BEGIN

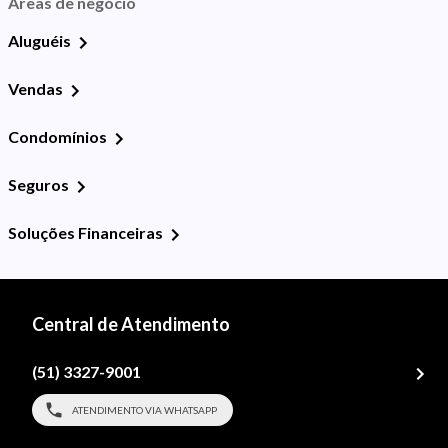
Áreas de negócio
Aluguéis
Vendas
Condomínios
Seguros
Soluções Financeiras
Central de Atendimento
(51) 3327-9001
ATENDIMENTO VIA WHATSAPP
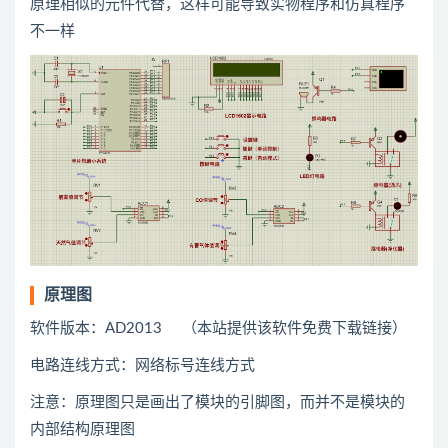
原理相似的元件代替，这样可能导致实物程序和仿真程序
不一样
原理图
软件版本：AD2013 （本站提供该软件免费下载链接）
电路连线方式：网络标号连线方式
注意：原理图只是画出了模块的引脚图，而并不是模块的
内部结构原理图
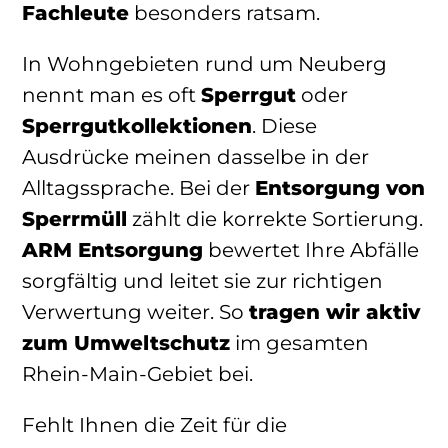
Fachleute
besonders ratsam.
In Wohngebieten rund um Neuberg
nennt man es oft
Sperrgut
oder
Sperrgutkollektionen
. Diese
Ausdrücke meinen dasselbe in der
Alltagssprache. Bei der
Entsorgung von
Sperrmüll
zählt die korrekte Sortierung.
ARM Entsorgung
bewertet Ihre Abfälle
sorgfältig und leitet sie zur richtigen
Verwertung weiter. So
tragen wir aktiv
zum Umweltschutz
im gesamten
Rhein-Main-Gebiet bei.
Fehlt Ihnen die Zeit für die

END
BEGIN

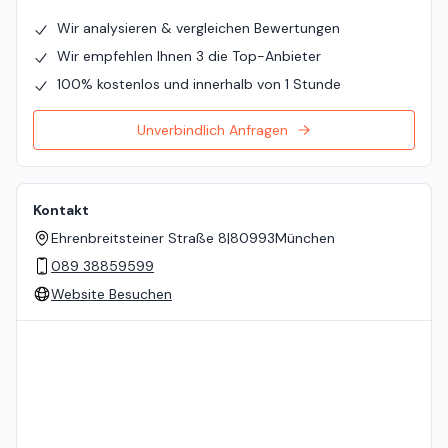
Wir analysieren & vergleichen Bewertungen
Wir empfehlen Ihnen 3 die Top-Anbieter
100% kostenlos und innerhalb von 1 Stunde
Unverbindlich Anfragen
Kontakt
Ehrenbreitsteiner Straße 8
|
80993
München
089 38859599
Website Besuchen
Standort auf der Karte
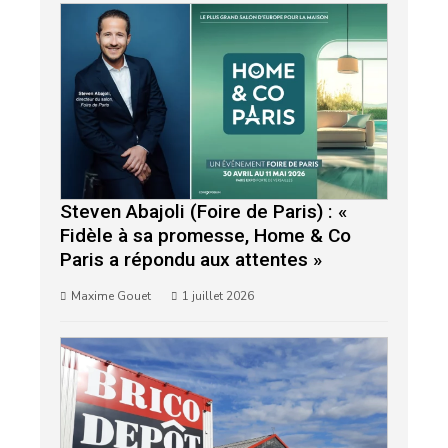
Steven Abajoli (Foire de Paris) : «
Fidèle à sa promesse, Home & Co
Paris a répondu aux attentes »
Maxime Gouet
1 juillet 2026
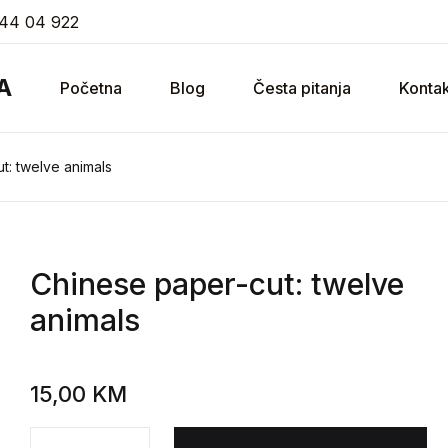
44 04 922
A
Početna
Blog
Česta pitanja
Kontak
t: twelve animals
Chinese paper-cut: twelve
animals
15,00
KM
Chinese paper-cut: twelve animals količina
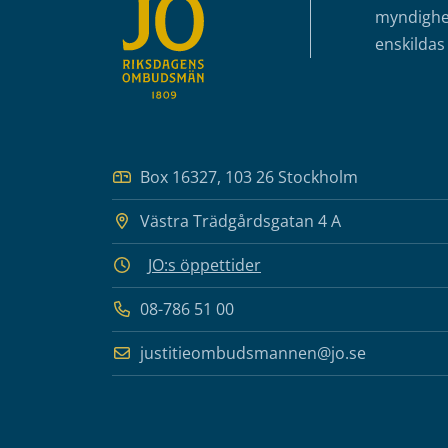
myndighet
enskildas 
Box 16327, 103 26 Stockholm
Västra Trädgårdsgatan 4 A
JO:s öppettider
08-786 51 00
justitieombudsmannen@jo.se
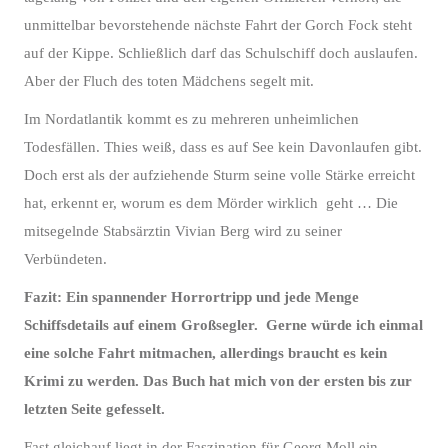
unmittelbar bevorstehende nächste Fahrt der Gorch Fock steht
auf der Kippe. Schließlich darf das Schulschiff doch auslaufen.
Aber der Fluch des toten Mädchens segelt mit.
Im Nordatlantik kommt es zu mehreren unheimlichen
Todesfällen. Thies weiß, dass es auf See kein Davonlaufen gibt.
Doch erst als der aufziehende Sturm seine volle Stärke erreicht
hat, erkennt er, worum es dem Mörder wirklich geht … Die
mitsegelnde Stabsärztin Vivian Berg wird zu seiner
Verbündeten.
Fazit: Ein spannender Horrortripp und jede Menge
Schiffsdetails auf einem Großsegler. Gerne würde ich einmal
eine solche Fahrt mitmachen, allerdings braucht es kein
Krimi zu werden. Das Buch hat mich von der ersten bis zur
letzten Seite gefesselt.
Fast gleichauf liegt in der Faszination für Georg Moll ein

END
BEGIN

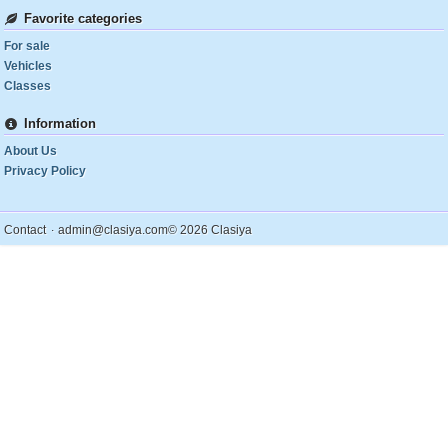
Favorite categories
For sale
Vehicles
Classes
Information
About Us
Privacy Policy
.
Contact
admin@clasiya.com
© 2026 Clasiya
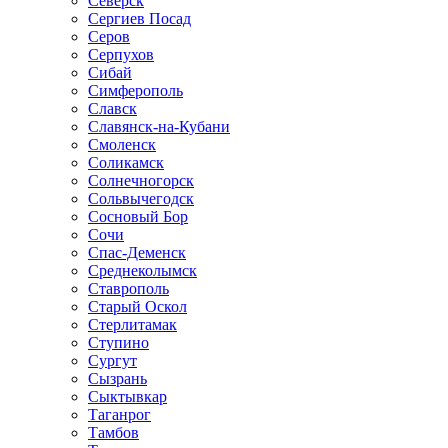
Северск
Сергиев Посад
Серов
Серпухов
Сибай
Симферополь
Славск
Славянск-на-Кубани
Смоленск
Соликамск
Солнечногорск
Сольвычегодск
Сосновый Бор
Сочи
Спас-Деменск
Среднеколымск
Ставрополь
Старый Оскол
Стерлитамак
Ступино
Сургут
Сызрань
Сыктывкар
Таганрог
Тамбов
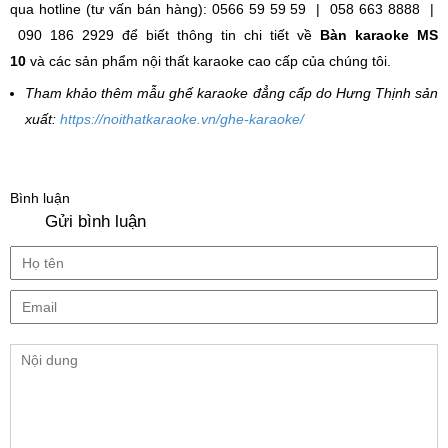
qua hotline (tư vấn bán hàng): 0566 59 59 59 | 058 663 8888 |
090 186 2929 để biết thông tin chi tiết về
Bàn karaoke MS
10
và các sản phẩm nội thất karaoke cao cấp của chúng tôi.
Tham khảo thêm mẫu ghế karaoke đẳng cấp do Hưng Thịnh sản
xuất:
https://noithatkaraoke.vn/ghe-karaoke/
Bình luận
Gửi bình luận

END

Work instruction: For every line of the records that has the word "twelve" in it, make a copy.

Problem solution:
t: twelve animals
Chinese paper-cut: twelve
Chinese paper-cut: twelve animals količina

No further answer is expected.